И широкая грудь осетина.

In the original, the line begins: “And his broad chest…” Skinny, only 168 centimeters or five and a half feet tall, his face marked by smallpox, one arm half-paralyzed by polio, Stalin was a disappointment to people who had been expecting to meet with the colossus suggested by the supposed doppelgängers in granite and stone erected across the USSR. For Mandelstam, the broad chest that rejoices here is not a human chest but one made of iron. Inside, as if in the interior of a Minoan bronze bull, the millions of victims rage.

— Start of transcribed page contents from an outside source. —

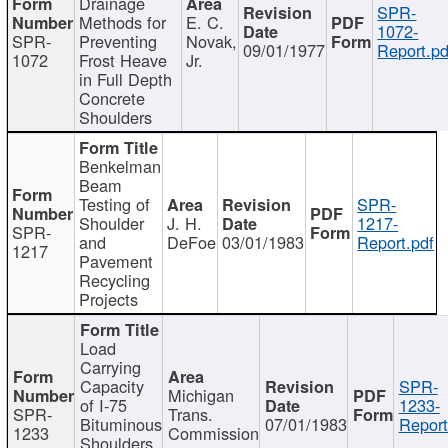
Drainage
SPR-
Methods for
E. C.
1072-
SPR-
Preventing
Novak,
09/01/1977
Report.pd
1072
Frost Heave
Jr.
in Full Depth
Concrete
Shoulders
Benkelman
Beam
Testing of
SPR-
Shoulder
J. H.
1217-
SPR-
and
DeFoe
03/01/1983
Report.pdf
1217
Pavement
Recycling
Projects
Load
Carrying
Capacity
SPR-
Michigan
of I-75
1233-
SPR-
Trans.
Bituminous
07/01/1983
Report
1233
Commission
Shoulders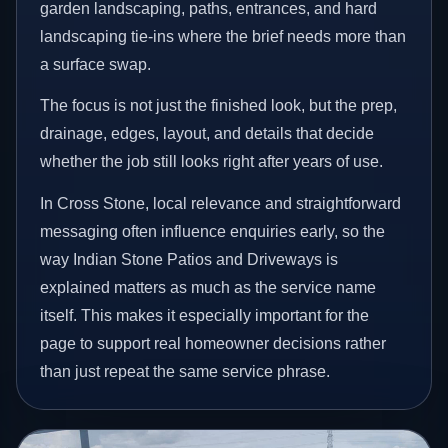
garden landscaping, paths, entrances, and hard
landscaping tie-ins where the brief needs more than
a surface swap.
The focus is not just the finished look, but the prep,
drainage, edges, layout, and details that decide
whether the job still looks right after years of use.
In Cross Stone, local relevance and straightforward
messaging often influence enquiries early, so the
way Indian Stone Patios and Driveways is
explained matters as much as the service name
itself. This makes it especially important for the
page to support real homeowner decisions rather
than just repeat the same service phrase.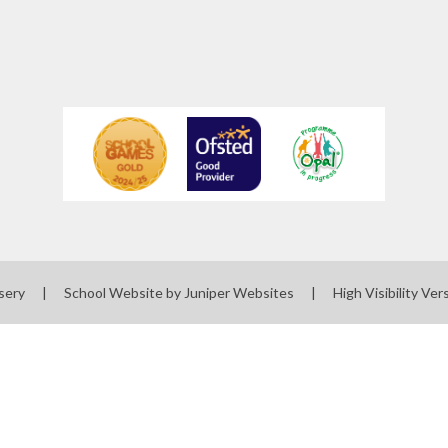
sery
|
School Website by
Juniper Websites
|
High Visibility Ver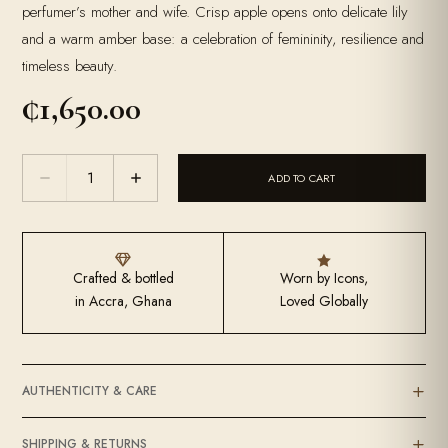
perfumer’s mother and wife. Crisp apple opens onto delicate lily
and a warm amber base: a celebration of femininity, resilience and
timeless beauty.
₵
1,650.00
The
ADD TO CART
Empress
quantity


Crafted & bottled
Worn by Icons,
in Accra, Ghana
Loved Globally
AUTHENTICITY & CARE
SHIPPING & RETURNS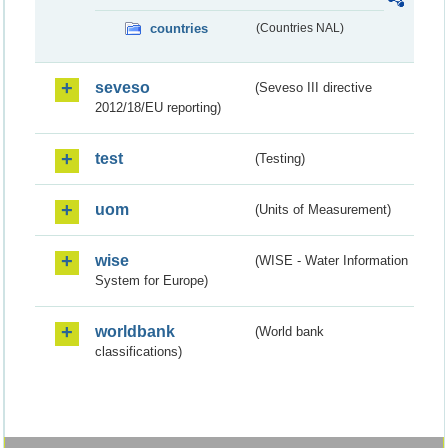
countries
(Countries NAL)
seveso
(Seveso III directive
2012/18/EU reporting)
test
(Testing)
uom
(Units of Measurement)
wise
(WISE - Water Information
System for Europe)
worldbank
(World bank
classifications)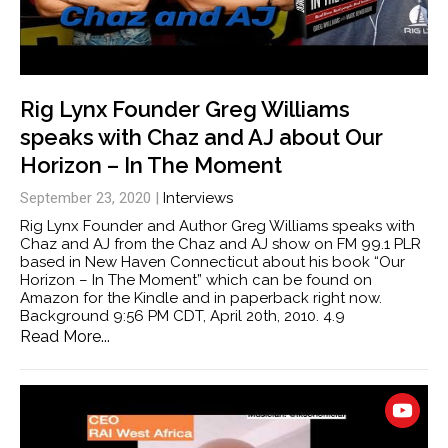
Rig Lynx Founder Greg Williams
speaks with Chaz and AJ about Our
Horizon – In The Moment
September 23, 2020
|
Interviews
Rig Lynx Founder and Author Greg Williams speaks with
Chaz and AJ from the Chaz and AJ show on FM 99.1 PLR
based in New Haven Connecticut about his book “Our
Horizon – In The Moment” which can be found on
Amazon for the Kindle and in paperback right now.
Background 9:56 PM CDT, April 20th, 2010. 4.9
Read More...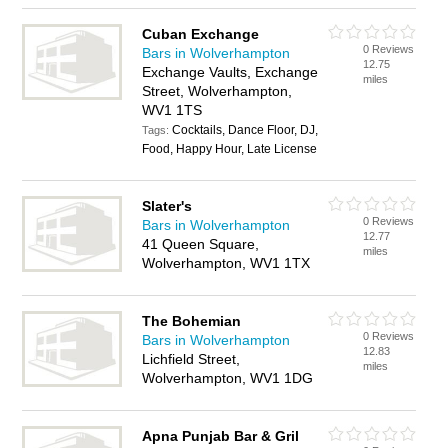
Cuban Exchange
0 Reviews
Bars in Wolverhampton
12.75
Exchange Vaults, Exchange
miles
Street, Wolverhampton,
WV1 1TS
Cocktails, Dance Floor, DJ,
Tags:
Food, Happy Hour, Late License
Slater's
0 Reviews
Bars in Wolverhampton
12.77
41 Queen Square,
miles
Wolverhampton, WV1 1TX
The Bohemian
0 Reviews
Bars in Wolverhampton
12.83
Lichfield Street,
miles
Wolverhampton, WV1 1DG
Apna Punjab Bar & Gril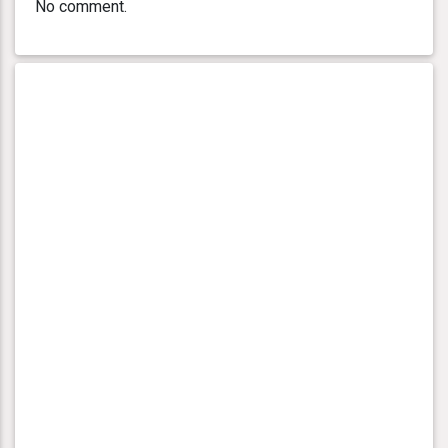
No comment.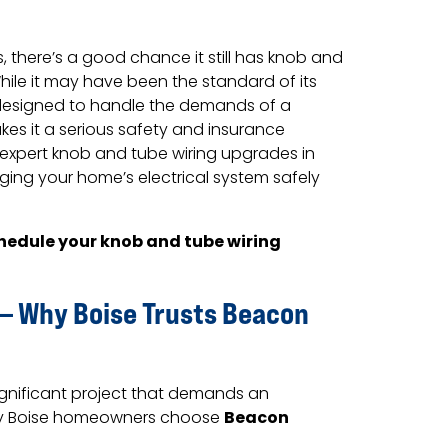
, there’s a good chance it still has knob and
While it may have been the standard of its
 designed to handle the demands of a
s it a serious safety and insurance
expert knob and tube wiring upgrades in
nging your home’s electrical system safely
hedule your knob and tube wiring
 — Why Boise Trusts Beacon
ignificant project that demands an
Beacon
why Boise homeowners choose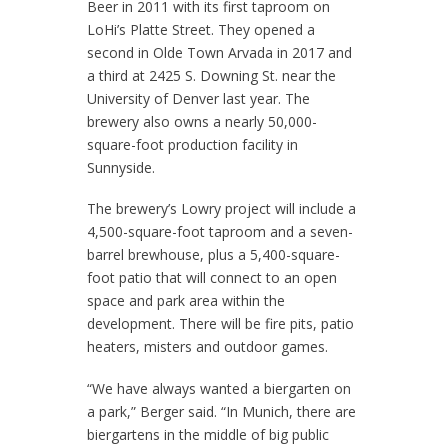
Beer in 2011 with its first taproom on
LoHi’s Platte Street. They opened a
second in Olde Town Arvada in 2017 and
a third at 2425 S. Downing St. near the
University of Denver last year. The
brewery also owns a nearly 50,000-
square-foot production facility in
Sunnyside.
The brewery’s Lowry project will include a
4,500-square-foot taproom and a seven-
barrel brewhouse, plus a 5,400-square-
foot patio that will connect to an open
space and park area within the
development. There will be fire pits, patio
heaters, misters and outdoor games.
“We have always wanted a biergarten on
a park,” Berger said. “In Munich, there are
biergartens in the middle of big public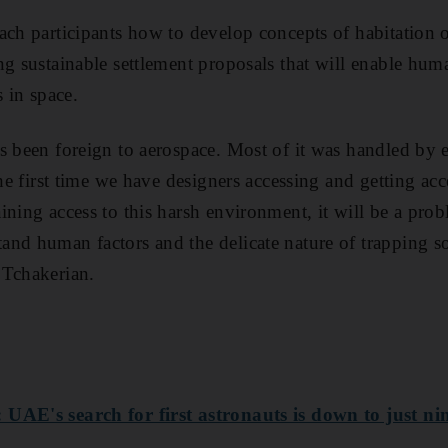
ach participants how to develop concepts of habitation 
ng sustainable settlement proposals that will enable hum
s in space.
s been foreign to aerospace. Most of it was handled by 
the first time we have designers accessing and getting ac
ning access to this harsh environment, it will be a probl
nd human factors and the delicate nature of trapping s
 Tchakerian.
UAE's search for first astronauts is down to just ni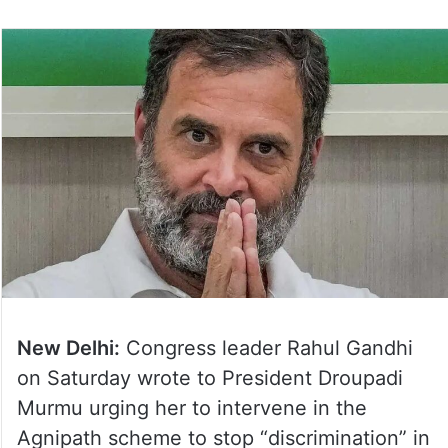
New Delhi:
Congress leader Rahul Gandhi
on Saturday wrote to President Droupadi
Murmu urging her to intervene in the
Agnipath scheme to stop “discrimination” in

Was Iosif Dzhugashvili a Georgian or was he from Ossetia, the small Caucasian republic next door? Ossetians are deemed less refined and more violent; therefore Stalin was officially considered a Georgian. Curiously, the poem’s two final lines did not satisfy Mandelstam at all. It is astonishing that a fact as remote from politics as the verbal perfection of these final lines could occupy his mind during the suicidal sessions when he recited the poem aloud, but people remember him saying: “I should get rid of those lines, they’re no good. They sound like Tsvetáeva to me.” But there was no time for that, and the lines remained in the minds of those who heard the poem. Many years later when Vitaly Shentalinsky discovered the manuscript of the “Epigram Against Stalin” in the KGB archives, he found no variation at all from the samizdat version that had circulated across the USSR. The poem had etched itself faithfully in the memories of those who heard it recited in the distant year of 1934.